Give the records again exactly, but drop the pictures.

Saved entries:
::::::::::
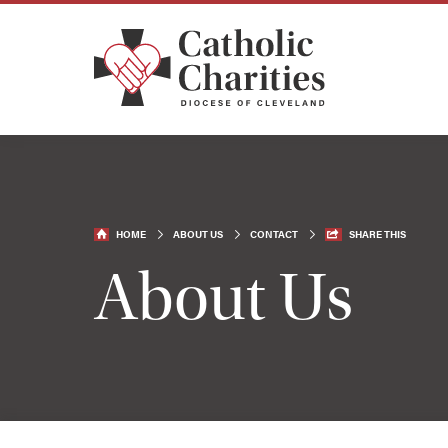
HOME
ABOUT US
CONTACT
SHARE THIS
About Us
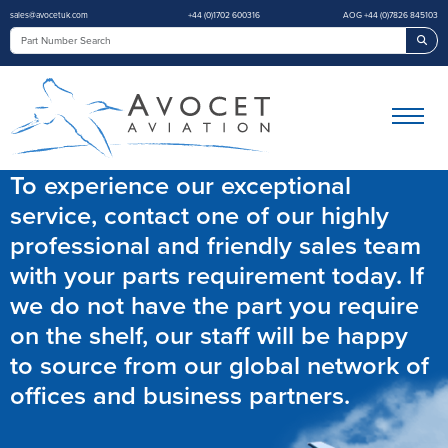
sales@avocetuk.com
+44 (0)1702 600316
AOG +44 (0)7826 845103
Sea
To experience our exceptional
service, contact one of our highly
professional and friendly sales team
with your parts requirement today. If
we do not have the part you require
on the shelf, our staff will be happy
to source from our global network of
offices and business partners.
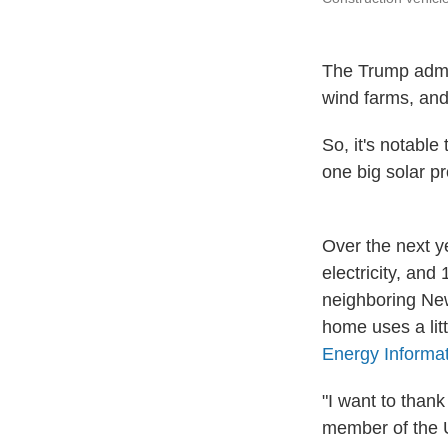
The Trump admin
wind farms, and
So, it's notabl
one big solar pr
Over the next y
electricity, and
neighboring Ne
home uses a lit
Energy Informat
"I want to thank
member of the U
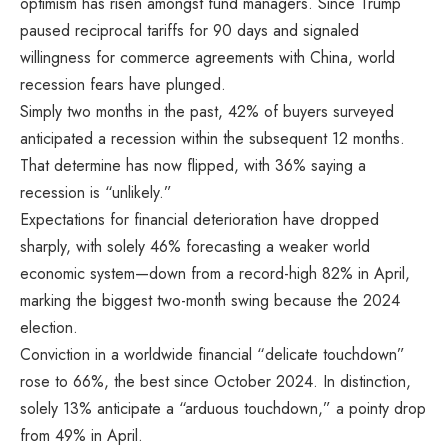
optimism has risen amongst fund managers. Since Trump
paused reciprocal tariffs for 90 days and signaled
willingness for commerce agreements with China, world
recession fears have plunged.
Simply two months in the past, 42% of buyers surveyed
anticipated a recession within the subsequent 12 months.
That determine has now flipped, with 36% saying a
recession is “unlikely.”
Expectations for financial deterioration have dropped
sharply, with solely 46% forecasting a weaker world
economic system—down from a record-high 82% in April,
marking the biggest two-month swing because the 2024
election.
Conviction in a worldwide financial “delicate touchdown”
rose to 66%, the best since October 2024. In distinction,
solely 13% anticipate a “arduous touchdown,” a pointy drop
from 49% in April.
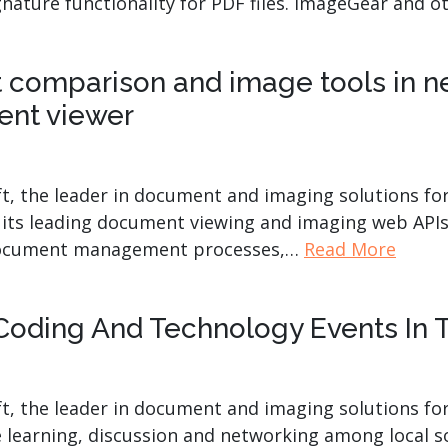
ignature functionality for PDF files. ImageGear and 
comparison and image tools in ne
nt viewer
t, the leader in document and imaging solutions fo
 its leading document viewing and imaging web APIs
r document management processes,…
Read More
Coding And Technology Events In
t, the leader in document and imaging solutions for
e learning, discussion and networking among local s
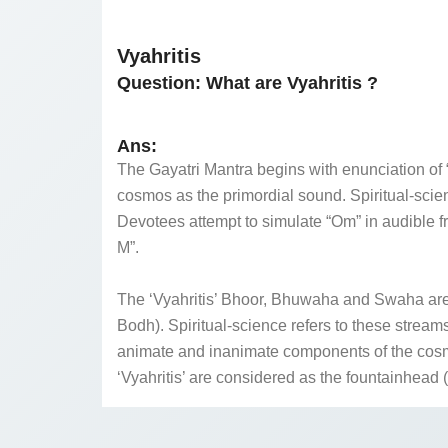
Vyahritis
Question:
What are Vyahritis ?
Ans:
The Gayatri Mantra begins with enunciation of “
cosmos as the primordial sound. Spiritual-sci
Devotees attempt to simulate “Om” in audible f
M”.
The ‘Vyahritis’ Bhoor, Bhuwaha and Swaha are 
Bodh). Spiritual-science refers to these strea
animate and inanimate components of the cosmos
‘Vyahritis’ are considered as the fountainhead (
::::::::::
# Exercise answer:
HOME
ABOUT US
CONTACT
SHARE THIS
About Us
sales@avocetuk.com
+44 (0)1702 600316
AOG +44 (0)7826 845103
Sea
To experience our exceptional
service, contact one of our highly
professional and friendly sales team
with your parts requirement today. If
we do not have the part you require
on the shelf, our staff will be happy
to source from our global network of
offices and business partners.
The Trump admin
wind farms, and
So, it's notabl
one big solar pr
Over the next y
electricity, and
neighboring Ne
home uses a lit
Energy Informat
"I want to thank
member of the U
optimism has risen amongst fund managers. Since Trump
paused reciprocal tariffs for 90 days and signaled
willingness for commerce agreements with China, world
recession fears have plunged.
Simply two months in the past, 42% of buyers surveyed
anticipated a recession within the subsequent 12 months.
That determine has now flipped, with 36% saying a
recession is “unlikely.”
Expectations for financial deterioration have dropped
sharply, with solely 46% forecasting a weaker world
economic system—down from a record-high 82% in April,
marking the biggest two-month swing because the 2024
election.
Conviction in a worldwide financial “delicate touchdown”
rose to 66%, the best since October 2024. In distinction,
solely 13% anticipate a “arduous touchdown,” a pointy drop
from 49% in April.
ignature functionality for PDF files. ImageGear and 
comparison and image tools in ne
nt viewer
t, the leader in document and imaging solutions fo
 its leading document viewing and imaging web APIs
r document management processes,…
Read More
Coding And Technology Events In
t, the leader in document and imaging solutions for
e learning, discussion and networking among local s
Vyahritis
Question:
What are Vyahritis ?
Ans:
The Gayatri Mantra begins with enunciation of “
cosmos as the primordial sound. Spiritual-sci
Devotees attempt to simulate “Om” in audible f
M”.
The ‘Vyahritis’ Bhoor, Bhuwaha and Swaha are 
Bodh). Spiritual-science refers to these strea
animate and inanimate components of the cosmos
‘Vyahritis’ are considered as the fountainhead (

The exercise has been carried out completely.